Dept of Surgical oncology, India.
Cancer Treat Res Commun. 2023;35:100708. doi: 10.1016/j.ctarc.2023.100708. Epub 2023 Apr 13.
Oral cavity cancer with the masticator space involvement is considered as very advanced localised diseas e and staged as T4b in AJCC 8th edition. NCCN guidelines consider this as inoperable. This study intends to compare the different treatment modalities in T4b oral cavity cancer and their impact on survival.

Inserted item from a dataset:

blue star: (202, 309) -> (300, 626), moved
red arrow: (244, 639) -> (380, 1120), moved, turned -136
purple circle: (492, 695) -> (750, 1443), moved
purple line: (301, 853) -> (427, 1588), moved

This is a retrospective study of 150 patients with T4b oral cavity ca, from 2013to 2015 and follow up data till 31 st July 2019 were collected. All patients had biopsy proven SCC and CT evidence of masticator space involvement.
Total of 150 patients were included. 102 patients had received curative treatment and 48 patients had received palliative treatment. In the curative group 84% were treated with surgery and adjuvant treatment and remaining had received RT with or without chemotherapy. 90% patients in the surgically treated group had attained margin negative resection. 4 year OS in the curatively treated group was 58.9% and in the palliative group was 12%. The surgically treated patients in the curative arm had a significant survival advantage over the patients who had received only RT with or without chemotherapy, (63.5% v/s 34%, p = 0.001).

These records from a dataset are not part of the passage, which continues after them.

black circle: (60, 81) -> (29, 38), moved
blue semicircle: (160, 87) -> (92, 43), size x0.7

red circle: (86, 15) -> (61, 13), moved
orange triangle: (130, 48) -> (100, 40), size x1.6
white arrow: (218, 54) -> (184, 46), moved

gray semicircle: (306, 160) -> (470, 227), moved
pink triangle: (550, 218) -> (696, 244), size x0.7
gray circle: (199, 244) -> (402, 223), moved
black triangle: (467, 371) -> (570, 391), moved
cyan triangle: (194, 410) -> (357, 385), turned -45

Curatively treated oral cavity cancer with masticator space involvement has survival outcome comparable to the published survival data of those without masticator space involvement. Radical intent treatment, preferably surgery should be offered to all patients with masticator space involvement, if negative margin is anticipated from preoperative imaging.
涉及咀嚼肌间隙的口腔癌被认为是非常晚期的局限性疾病,在 AJCC 第 8 版中分期为 T4b。NCCN 指南认为这是不可手术的。本研究旨在比较 T4b 口腔癌的不同治疗方式及其对生存的影响。

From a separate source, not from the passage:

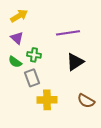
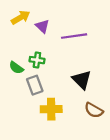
purple triangle: (17, 38) -> (42, 26), moved
black triangle: (75, 62) -> (82, 80), moved, turned -42

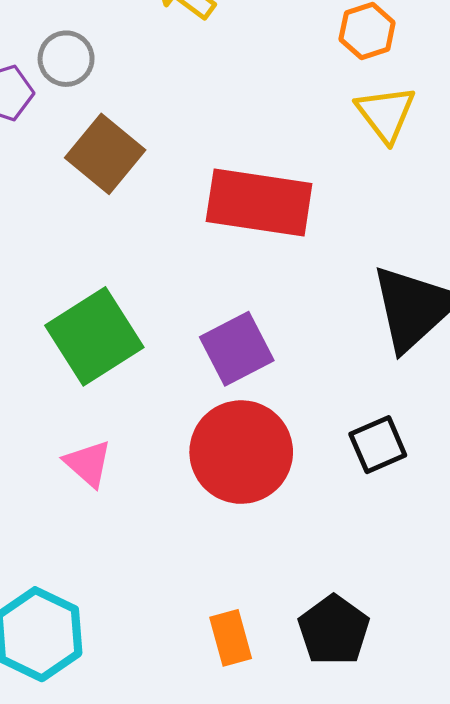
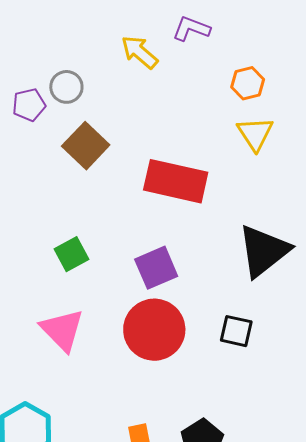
green square: (94, 336) -> (71, 254), size x0.6
black square: (378, 445) -> (236, 331), turned 32
pink triangle: (88, 463) -> (62, 330), size x1.5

这是一项回顾性研究,纳入了 2013 年至 2015 年期间的 150 例 T4b 口腔癌患者,收集了截至 2019 年 7 月 31 日的随访数据。所有患者均经活检证实为 SCC,并经 CT 证实存在咀嚼肌间隙受累。
共纳入 150 例患者。102 例患者接受了根治性治疗,48 例患者接受了姑息性治疗。在根治性治疗组中,84%的患者接受了手术和辅助治疗,其余患者接受了放疗联合或不联合化疗。手术治疗组 90%的患者获得了阴性切缘的切除。根治性治疗组的 4 年总生存率为 58.9%,姑息性治疗组为 12%。在根治性治疗组中,接受手术治疗的患者比仅接受放疗联合或不联合化疗的患者具有显著的生存优势(63.5% v/s 34%,p=0.001)。
对于涉及咀嚼肌间隙的可治愈的口腔癌,其生存结果与未涉及咀嚼肌间隙的患者的已发表生存数据相当。如果术前影像学检查预计可获得阴性切缘,则应向所有涉及咀嚼肌间隙的患者提供根治性治疗,最好是手术治疗。